O günleri şöyle anlatır; “ Müşterilerimiz genellikle memur ve işçilerden oluşuyordu. Bir miktar peşinatla mal satıyor gerisini deftere yazıyor veya senet yapıyorduk. Müşterilerimiz her ay dükkâna gelip, sıraya girerek ödeme yaparlardı. O dönemde Ticaret Bankası’nın Kozlu Şubesi’nde müdür olan Cemal Bey, bir gün yanıma uğradı ve Kozlu esnafının bankaya hesap açtırmamasına şaşırdığını söyledi. Bir miktar paranız bankada olsun, belki bir fırsat doğar diye tavsiyede bulundu. Bir dahaki ziyaretinde Cemal Bey bana şu teklifi getirdi –İşçi ve memurların taksit ödedikleri günlerde sana uğrayacağım ve senden 5000.-TL alıp hesabına yatıracağım- . Dediği gibi de yaptı. Bir yıl sonra Cemal Bey’in sözünü ettiği fırsat doğdu. Zonguldak’ta Kahveci Niyazi Bey’in dükkânında bir ilan gördüm – KOZLU’DA SATILIK DÖRT DÜKKÂN-.Dükkânların sahibi Ömer Lütfi Tümer ( İstanbul’da muhacir ) Niyazi Bey’e satış yetkisi vermiş. Ömer Lütfi Bey’e mektup yazdım, cevap verdi – Peşin 75.000, veresiye 80.000.-TL- Fiyatını uygun bulduğum bu dört dükkânı satın aldım.
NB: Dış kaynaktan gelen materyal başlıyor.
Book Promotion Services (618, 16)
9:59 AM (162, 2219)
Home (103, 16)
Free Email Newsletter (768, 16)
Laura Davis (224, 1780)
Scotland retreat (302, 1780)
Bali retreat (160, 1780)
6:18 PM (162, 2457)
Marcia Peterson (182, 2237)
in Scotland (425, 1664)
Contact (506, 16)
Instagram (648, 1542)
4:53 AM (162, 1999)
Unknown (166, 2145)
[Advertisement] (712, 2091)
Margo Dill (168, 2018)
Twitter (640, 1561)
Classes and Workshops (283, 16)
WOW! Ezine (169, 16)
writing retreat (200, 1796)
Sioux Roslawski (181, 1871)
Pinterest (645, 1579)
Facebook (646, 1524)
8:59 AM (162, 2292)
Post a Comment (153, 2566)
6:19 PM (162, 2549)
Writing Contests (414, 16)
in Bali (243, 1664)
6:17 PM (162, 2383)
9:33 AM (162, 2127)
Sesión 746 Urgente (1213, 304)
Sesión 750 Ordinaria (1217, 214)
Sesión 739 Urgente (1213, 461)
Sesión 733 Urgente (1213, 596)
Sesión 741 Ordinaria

Daha sonra, problemli çıkan bu dükkânların yerlerini Belediye istimlak etti ve bize bugünkü dükkânımızın olduğu yeri gösterdi (Belediye Başkanı Mustafa Durgun zamanında)”
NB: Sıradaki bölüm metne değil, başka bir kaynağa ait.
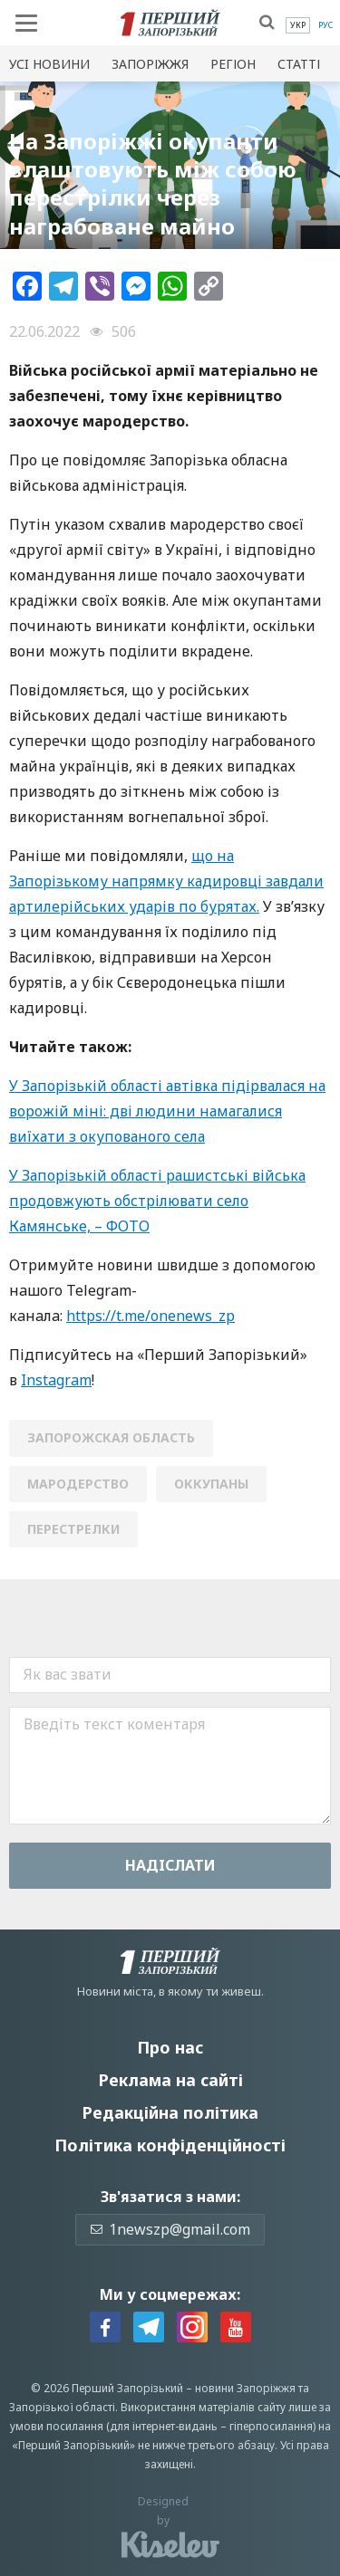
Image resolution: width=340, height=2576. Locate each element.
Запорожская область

1979 yılında Hac’ a giden Mustafa Yüksel, dönüşte işlerini çocuklarına devretti ve ticari hayattan çekildi. Bu tarihten itibaren, Kozlu’dan Zonguldak’a giden eski yolun altında (Kasaptarla) bulunan mütevâzi evinde emeklilik hayatı yaşamaktadır. 28 Mart 2015’ de kıymetli eşi Saniye Hanımı kaybetti. Edebiyata düşkünlüğü, Nedim, Baki, Nabi gibi şairlerimizin adlarını, çocuklarına 2.ad olarak vermesinden anlaşılmaktadır. Hüseyin Avni (Eczacı), Hüsnü Nedim (Avukat), Hüsamettin Baki Öğretmen), Hüsrev Nabi (İktisat Fakültesi mezunu, babasının işine devam ediyor) ve Şerife adlarında 5 çocuğu bulunmaktadır.

Bu gün 96 yaşında olmasına rağmen, başından geçen her şeyi en ince ayrıntısına kadar hatırlamakta, evinde tek başına kalabilmekte ve gözlüksüz bir şekilde kitap/ günlük gazetelerini okumaya devam etmektedir.